WEIGHT PROBLEMS: ADULTS AND CHILDREN
One does not have to be in the weight-management business to have noticed the "plumping" of America. Do a little research on your own. Sit in a public place like an airport or a shopping mall and observe the passing scene. Sit there for fifteen minutes. What do you see? It seems as if every other individual is overweight - and not just a little overweight but considerably overweight. It's not only adults but children as well. Once again, I want to help you understand why this has taken place. Restaurants and stores are competing for what is called "share of stomach." Anyone who has ever studied or read about marketing knows that one of the goals of a marketing program is to increase market share (an item's percentage of the market—think of Coke's percentage of the overall soft drink market) in addition to increasing the overall demand for the product or service (increasing the overall consumption of all soda). Restaurants and food manufacturers want you to desire to eat more.
I have been driving for almost twenty-five years and remember when gas stations basically sold gasoline, related auto products, cigarettes, and perhaps soda. Today, gas stations are virtually grocery stores of junk food. Did you ever notice they rarely seem to carry fruits and vegetables?

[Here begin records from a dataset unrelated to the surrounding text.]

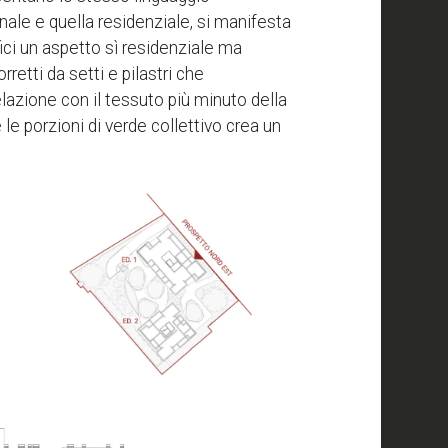
onale e quella residenziale, si manifesta
fici un aspetto sì residenziale ma
retti da setti e pilastri che
elazione con il tessuto più minuto della
e le porzioni di verde collettivo crea un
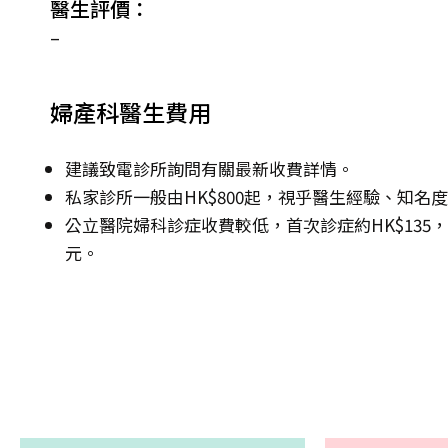
醫生評價：
–
婦產科醫生費用
建議致電診所詢問有關最新收費詳情。
私家診所一般由HK$800起，視乎醫生經驗、知名
公立醫院婦科診症收費較低，首次診症約HK$135，其後
元。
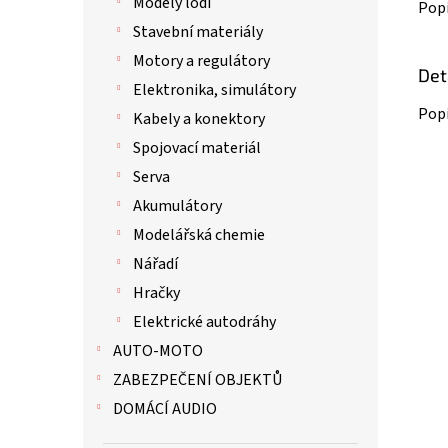
Modely lodí
Pop
Stavební materiály
Motory a regulátory
Det
Elektronika, simulátory
Popi
Kabely a konektory
Spojovací materiál
Serva
Akumulátory
Modelářská chemie
Nářadí
Hračky
Elektrické autodráhy
AUTO-MOTO
ZABEZPEČENÍ OBJEKTŮ
DOMÁCÍ AUDIO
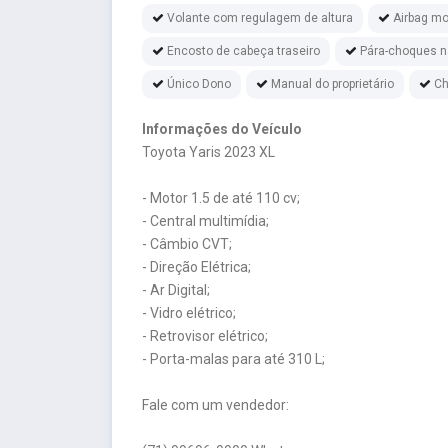
Volante com regulagem de altura
Airbag mo
Encosto de cabeça traseiro
Pára-choques na
Único Dono
Manual do proprietário
Ch
Informações do Veículo
Toyota Yaris 2023 XL
- Motor 1.5 de até 110 cv;
- Central multimídia;
- Câmbio CVT;
- Direção Elétrica;
- Ar Digital;
- Vidro elétrico;
- Retrovisor elétrico;
- Porta-malas para até 310 L;
Fale com um vendedor:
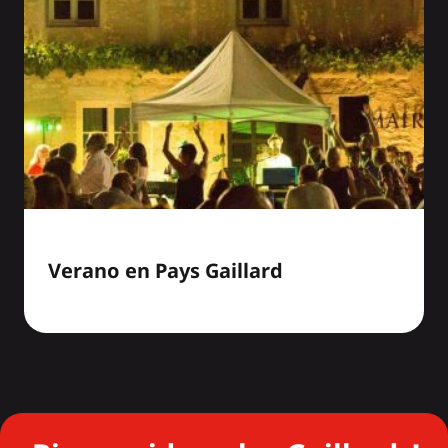
Verano en Pays Gaillard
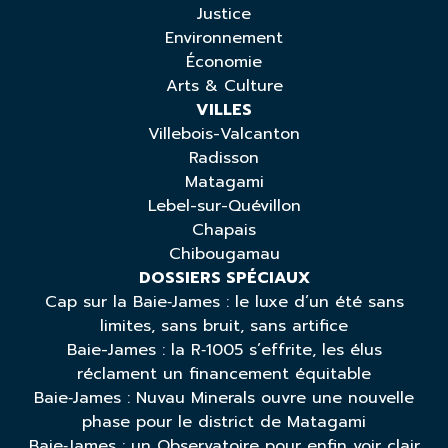
Justice
Environnement
Économie
Arts & Culture
VILLES
Villebois-Valcanton
Radisson
Matagami
Lebel-sur-Quévillon
Chapais
Chibougamau
DOSSIERS SPÉCIAUX
Cap sur la Baie‑James : le luxe d’un été sans
limites, sans bruit, sans artifice
Baie-James : la R‑1005 s’effrite, les élus
réclament un financement équitable
Baie‑James : Nuvau Minerals ouvre une nouvelle
phase pour le district de Matagami
Baie‑James : un Observatoire pour enfin voir clair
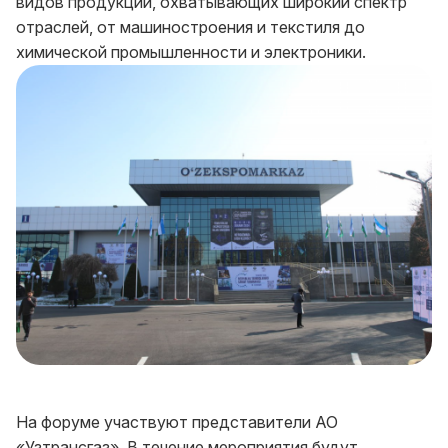
видов продукции, охватывающих широкий спектр
отраслей, от машиностроения и текстиля до
химической промышленности и электроники.
На форуме участвуют представители АО
«Узтрансгаз». В течение мероприятия будут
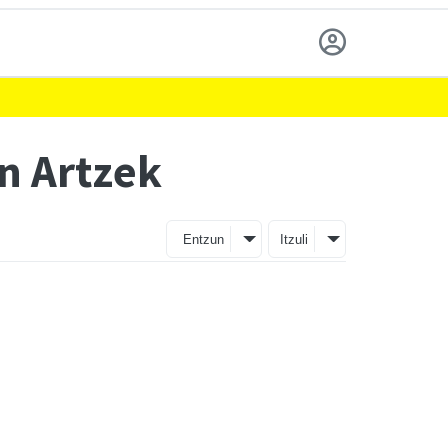
an Artzek
Entzun
Itzuli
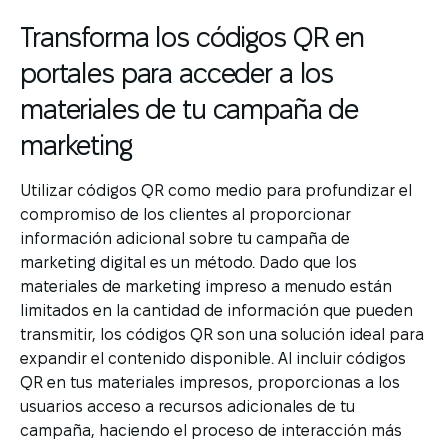
Transforma los códigos QR en
portales para acceder a los
materiales de tu campaña de
marketing
Utilizar códigos QR como medio para profundizar el
compromiso de los clientes al proporcionar
información adicional sobre tu campaña de
marketing digital es un método. Dado que los
materiales de marketing impreso a menudo están
limitados en la cantidad de información que pueden
transmitir, los códigos QR son una solución ideal para
expandir el contenido disponible. Al incluir códigos
QR en tus materiales impresos, proporcionas a los
usuarios acceso a recursos adicionales de tu
campaña, haciendo el proceso de interacción más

The choices tend to be buttered popcorn, which is prepared similar to movie-theater popcorn in tons of fat and is one of the most caloric foods available (a large popcorn is more than 1,600 calories, and it's not as large as you may like); candy; and huge containers you can fill with soda, cookies, cakes, and assorted salty snacks. All of these items are densely caloric. When you are at the pump, you'll notice that gas stations, in addition to strategically placed food courts in shopping malls, airports, ballparks, and retail stores, are designed to tempt you to eat, most likely when you aren't even hungry. Food, especially fatty fast food, is always being put in front of us. Ironically, you'll find a vast selection of fast-food franchises located within, of all places, hospitals.
As if the proliferation of easily available fast food wasn't enough, consider the following quote from Dr. Marion Nestle, Ph.D., a professor and chairman of the Department of Nutrition and Food Studies at New York University: "There isn't a single food or nutrient that does not have its own lobbying group. These groups watch everything that the government does with intense scrutiny. Anything that indicates a government agency may say 'eat less,' they're right on top of it."
So, even the government seems powerless when it comes to curbing America's love affair with bountiful, readily available, high-calorie food. How do we manage these temptations? We begin right now. Remember, overeating is largely an addictive behavior, and the first step in breaking free of its hold is to examine why we originally developed this pattern.